$10.1.15$ An electron rotates in an orbit of radius $R$ around a proton. How will the frequency of rotation of an electron in the same orbit change if the system is placed in a weak magnetic field of induction $B$, directed along the axis of rotation?

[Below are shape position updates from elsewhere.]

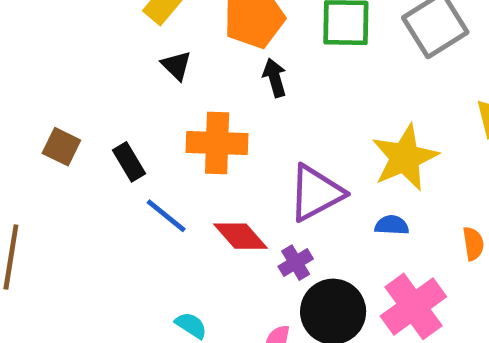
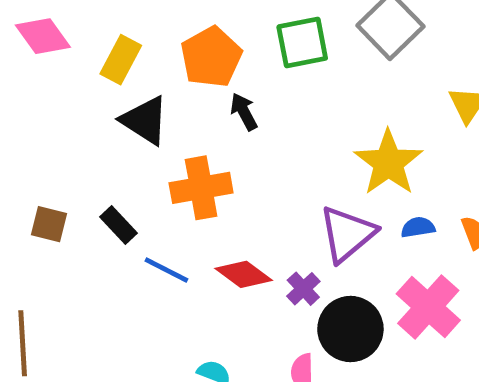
black triangle: (176, 66) -> (145, 120), size x1.6
purple triangle: (316, 193) -> (347, 234), moved
blue semicircle: (392, 225) -> (418, 227), moved

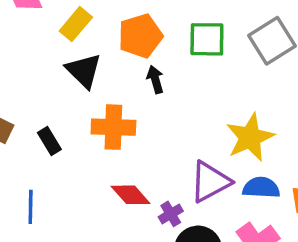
blue semicircle: (418, 227) -> (261, 188), size x1.5
blue line: (166, 270) -> (31, 207), moved, turned 52

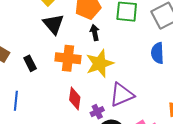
yellow star: (250, 137) -> (100, 63), moved
blue semicircle: (261, 188) -> (157, 53), moved, turned -100
red diamond: (131, 195) -> (75, 99), turned 45

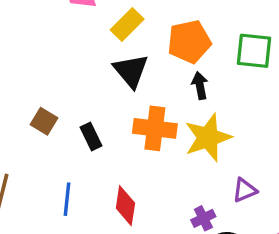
purple triangle: (122, 95) -> (245, 190), size x0.6
red diamond: (75, 99) -> (125, 206), moved

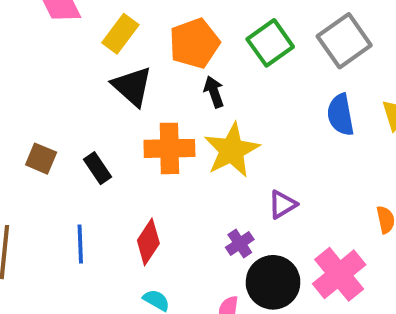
green square: (254, 51) -> (270, 43), turned -33
red diamond: (125, 206) -> (148, 242), turned 33

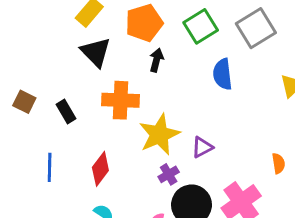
black arrow: (214, 92) -> (156, 60), turned 30
blue semicircle: (341, 115) -> (223, 74), moved
yellow star: (232, 150) -> (159, 135), moved

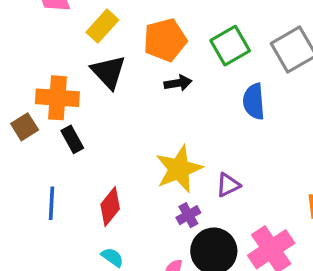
black arrow: (156, 60) -> (178, 83), turned 65
orange cross: (121, 100) -> (57, 98), moved
brown square: (24, 102) -> (25, 127), turned 30

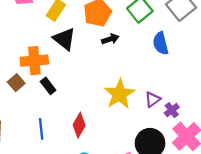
purple cross: (188, 215) -> (172, 110), moved

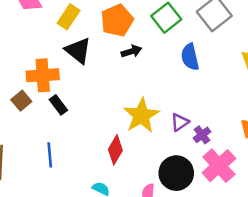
red diamond: (79, 125) -> (115, 150), moved

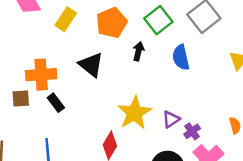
black triangle: (78, 51) -> (91, 65), moved
black arrow: (131, 51) -> (138, 51), moved, turned -60
brown square: (21, 101) -> (21, 99), turned 36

Without magnetic field, electrical force is equivalent to centripetal force: $$m_e\frac{{v_0}^2}{R} = \frac{e^2}{4\pi\varepsilon_0 R^2}$$ and cosnidering that $\omega_0 = v_0 R$, $${\omega_0}^2 = \frac{e^2}{4\pi\varepsilon_0 m_e R^3} \quad(1)$$ If magnetic force is bigger than electric one, electron abandons the system, so $$\frac{e^2}{4\pi\varepsilon_0 R^2}-evB = m_e\frac{v^2}{R}$$ where $v = \omega R$, then $$\omega^2 = \frac{e^2}{4\pi\varepsilon_0 m_e R^3} - \frac{e\omega B}{m_e}$$ Taking in account (1), $$\omega^2 + \frac{e\omega B}{m_e} - {\omega_0}^2 = 0$$ Applying the general formula of solution for quadratic equations, and considering $\omega > 0$ $$\omega = -\frac{eB}{2m_e} + \sqrt{\frac{e^2B^2}{4{m_e}^2}+{\omega_0}^2}$$ Now, it's time to check the orders of each magnitude. Let's see the terms under square root. Let's consider $e \approx 10^{-19} {\rm{C}}$, $B \approx 10^{-6} T$ (due to problem refers to weak magnetic field, we take in account the order of Earth's magnetic field from Problem 10.1.2), $m_e \approx 10^{-31} {\rm{kg}}$ and $R \approx 10^{-10} {\rm{m}}$ (in the order of Å). Hence, $${\omega_0}^2 = 10^{32} {\rm{s^{-2}}}$$ and $$\frac{e^2B^2}{4{m_e}^2} \approx 10^{28} {\rm{s^{-2}}}$$ For that, $${\omega_0}^2 >> \frac{e^2B^2}{4{m_e}^2}$$ by four orders. Finally,
$$\omega\approx \omega_0 - \frac{eB}{2m_e}$$
Note that $\omega_0$ is just two orders greater than $\frac{eB}{2m_e}$.